◆ **Assignment**: Repeat the entries exactly but omit the pictures.

◆ **Dataset entries**:
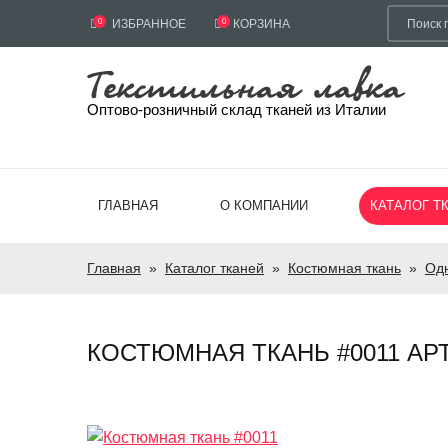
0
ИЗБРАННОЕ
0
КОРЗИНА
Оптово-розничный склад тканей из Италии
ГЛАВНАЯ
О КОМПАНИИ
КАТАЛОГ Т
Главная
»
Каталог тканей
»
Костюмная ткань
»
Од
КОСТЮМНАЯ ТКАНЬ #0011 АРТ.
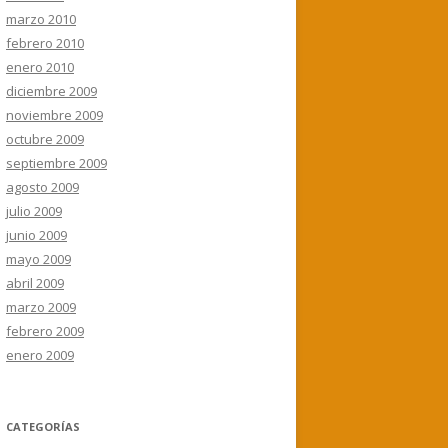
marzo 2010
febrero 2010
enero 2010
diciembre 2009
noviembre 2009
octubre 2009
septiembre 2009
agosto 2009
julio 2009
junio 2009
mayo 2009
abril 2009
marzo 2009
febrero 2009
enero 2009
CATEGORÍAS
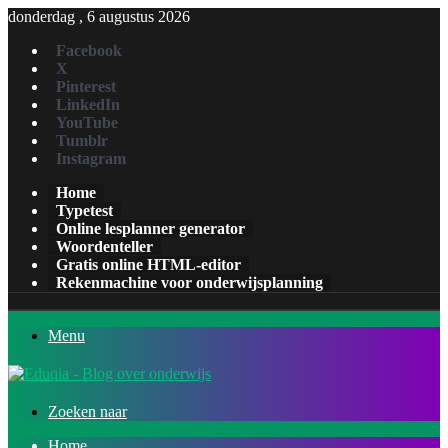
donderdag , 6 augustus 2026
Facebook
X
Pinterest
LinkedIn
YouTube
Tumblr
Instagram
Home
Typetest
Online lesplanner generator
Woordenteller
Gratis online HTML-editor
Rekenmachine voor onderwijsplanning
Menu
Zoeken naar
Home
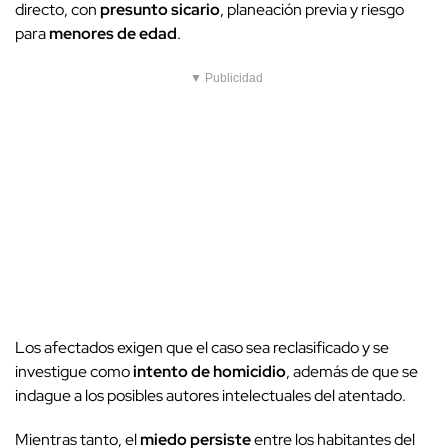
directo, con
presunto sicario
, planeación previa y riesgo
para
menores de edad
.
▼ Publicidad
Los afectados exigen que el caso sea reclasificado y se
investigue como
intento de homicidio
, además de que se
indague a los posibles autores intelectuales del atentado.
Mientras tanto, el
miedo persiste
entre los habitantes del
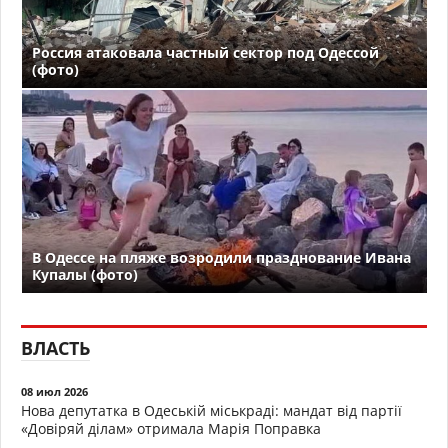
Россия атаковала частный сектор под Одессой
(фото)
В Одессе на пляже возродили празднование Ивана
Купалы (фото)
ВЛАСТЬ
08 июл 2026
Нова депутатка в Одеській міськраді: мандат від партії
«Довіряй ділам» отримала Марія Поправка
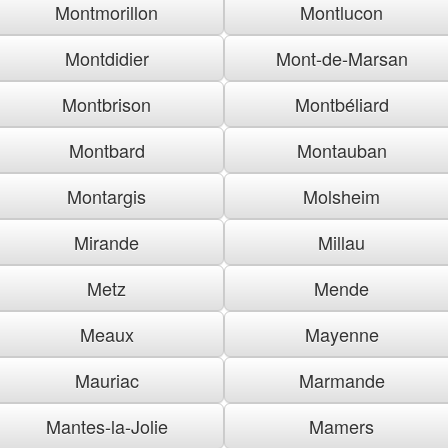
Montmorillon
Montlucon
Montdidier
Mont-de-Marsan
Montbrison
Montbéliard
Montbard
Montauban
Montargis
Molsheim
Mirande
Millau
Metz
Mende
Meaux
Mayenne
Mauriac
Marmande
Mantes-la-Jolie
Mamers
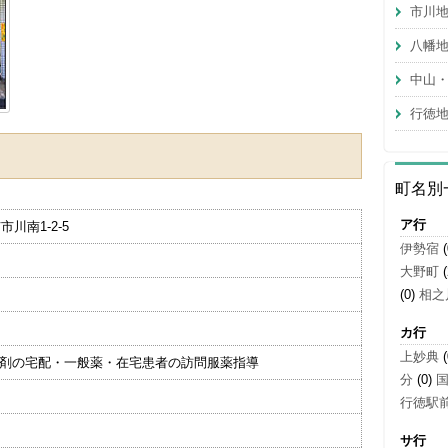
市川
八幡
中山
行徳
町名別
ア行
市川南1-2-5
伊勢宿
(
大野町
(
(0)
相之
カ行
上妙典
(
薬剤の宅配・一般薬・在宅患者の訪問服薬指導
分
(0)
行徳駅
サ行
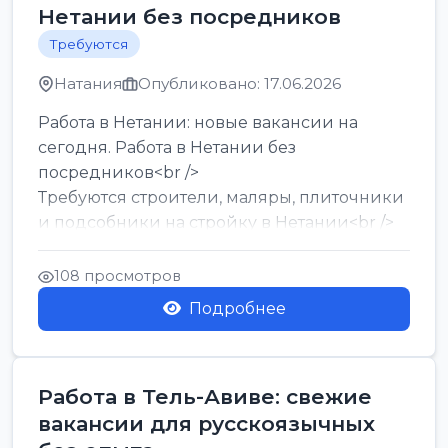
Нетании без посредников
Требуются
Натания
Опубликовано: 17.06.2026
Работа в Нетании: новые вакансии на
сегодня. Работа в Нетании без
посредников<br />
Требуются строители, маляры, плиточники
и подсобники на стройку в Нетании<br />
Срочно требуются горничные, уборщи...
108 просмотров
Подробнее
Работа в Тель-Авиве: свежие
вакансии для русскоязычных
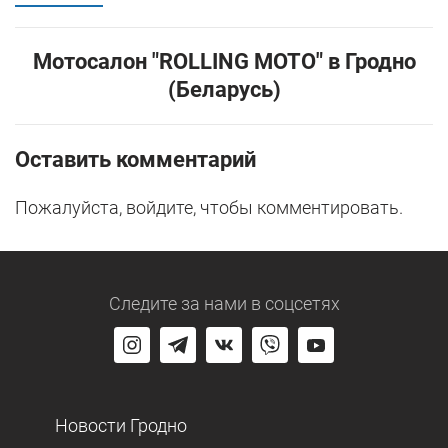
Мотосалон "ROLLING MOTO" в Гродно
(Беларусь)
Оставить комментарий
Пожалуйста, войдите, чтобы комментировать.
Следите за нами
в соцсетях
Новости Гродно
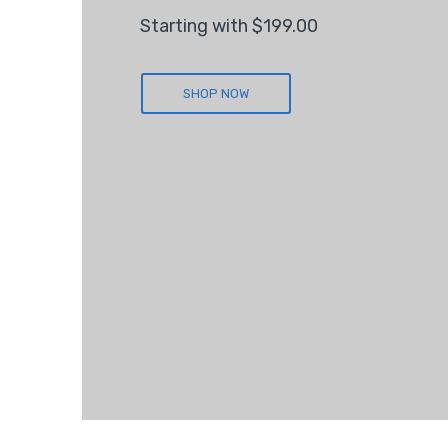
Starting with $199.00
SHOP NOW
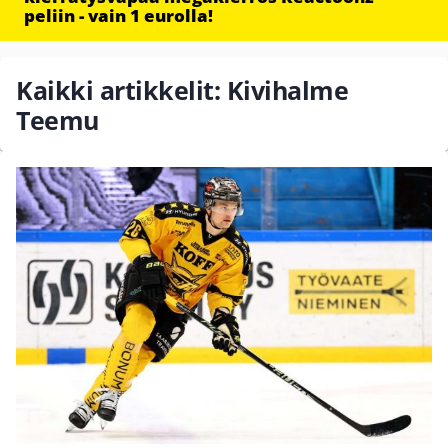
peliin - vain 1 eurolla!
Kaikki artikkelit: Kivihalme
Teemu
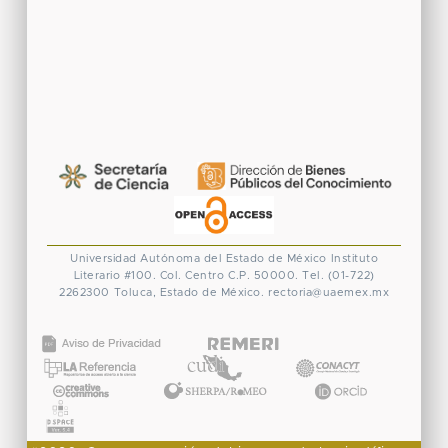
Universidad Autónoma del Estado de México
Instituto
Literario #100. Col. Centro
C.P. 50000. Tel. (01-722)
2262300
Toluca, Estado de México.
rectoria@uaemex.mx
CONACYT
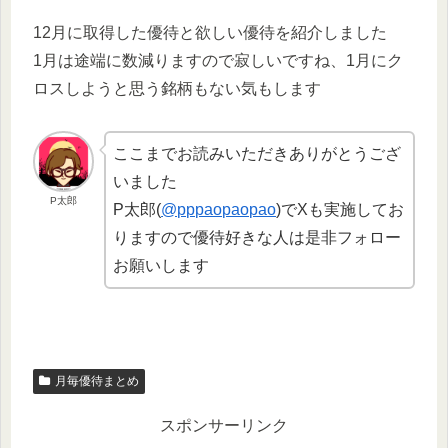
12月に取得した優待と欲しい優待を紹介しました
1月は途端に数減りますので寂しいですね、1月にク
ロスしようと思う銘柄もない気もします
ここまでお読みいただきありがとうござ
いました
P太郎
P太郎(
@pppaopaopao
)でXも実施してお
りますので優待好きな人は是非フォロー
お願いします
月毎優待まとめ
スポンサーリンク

◆ **Answer**:
0
ИЗБРАННОЕ
0
КОРЗИНА
Оптово-розничный склад тканей из Италии
ГЛАВНАЯ
О КОМПАНИИ
КАТАЛОГ Т
Главная
»
Каталог тканей
»
Костюмная ткань
»
Од
КОСТЮМНАЯ ТКАНЬ #0011 АРТ.
marzo 2010
febrero 2010
enero 2010
diciembre 2009
noviembre 2009
octubre 2009
septiembre 2009
agosto 2009
julio 2009
junio 2009
mayo 2009
abril 2009
marzo 2009
febrero 2009
enero 2009
CATEGORÍAS
donderdag , 6 augustus 2026
Facebook
X
Pinterest
LinkedIn
YouTube
Tumblr
Instagram
Home
Typetest
Online lesplanner generator
Woordenteller
Gratis online HTML-editor
Rekenmachine voor onderwijsplanning
Menu
Zoeken naar
Home
directo, con
presunto sicario
, planeación previa y riesgo
para
menores de edad
.
▼ Publicidad
Los afectados exigen que el caso sea reclasificado y se
investigue como
intento de homicidio
, además de que se
indague a los posibles autores intelectuales del atentado.
Mientras tanto, el
miedo persiste
entre los habitantes del
Россия атаковала частный сектор под Одессой
(фото)
В Одессе на пляже возродили празднование Ивана
Купалы (фото)
ВЛАСТЬ
08 июл 2026
Нова депутатка в Одеській міськраді: мандат від партії
«Довіряй ділам» отримала Марія Поправка
Montmorillon
Montlucon
Montdidier
Mont-de-Marsan
Montbrison
Montbéliard
Montbard
Montauban
Montargis
Molsheim
Mirande
Millau
Metz
Mende
Meaux
Mayenne
Mauriac
Marmande
Mantes-la-Jolie
Mamers
市川
八幡
中山
行徳
町名別
ア行
市川南1-2-5
伊勢宿
(
大野町
(
(0)
相之
カ行
上妙典
(
薬剤の宅配・一般薬・在宅患者の訪問服薬指導
分
(0)
行徳駅
サ行
Нетании без посредников
Требуются
Натания
Опубликовано: 17.06.2026
Работа в Нетании: новые вакансии на
сегодня. Работа в Нетании без
посредников<br />
Требуются строители, маляры, плиточники
и подсобники на стройку в Нетании<br />
Срочно требуются горничные, уборщи...
108 просмотров
Подробнее
Работа в Тель-Авиве: свежие
вакансии для русскоязычных
Мотосалон "ROLLING MOTO" в Гродно
(Беларусь)
Оставить комментарий
Пожалуйста, войдите, чтобы комментировать.
Следите за нами
в соцсетях
Новости Гродно
Starting with $199.00
SHOP NOW
peliin - vain 1 eurolla!
Kaikki artikkelit: Kivihalme
Teemu
Universidad Autónoma del Estado de México
Instituto
Literario #100. Col. Centro
C.P. 50000. Tel. (01-722)
2262300
Toluca, Estado de México.
rectoria@uaemex.mx
CONACYT
12月に取得した優待と欲しい優待を紹介しました
1月は途端に数減りますので寂しいですね、1月にク
ロスしようと思う銘柄もない気もします
ここまでお読みいただきありがとうござ
いました
P太郎
P太郎(
@pppaopaopao
)でXも実施してお
りますので優待好きな人は是非フォロー
お願いします
月毎優待まとめ
スポンサーリンク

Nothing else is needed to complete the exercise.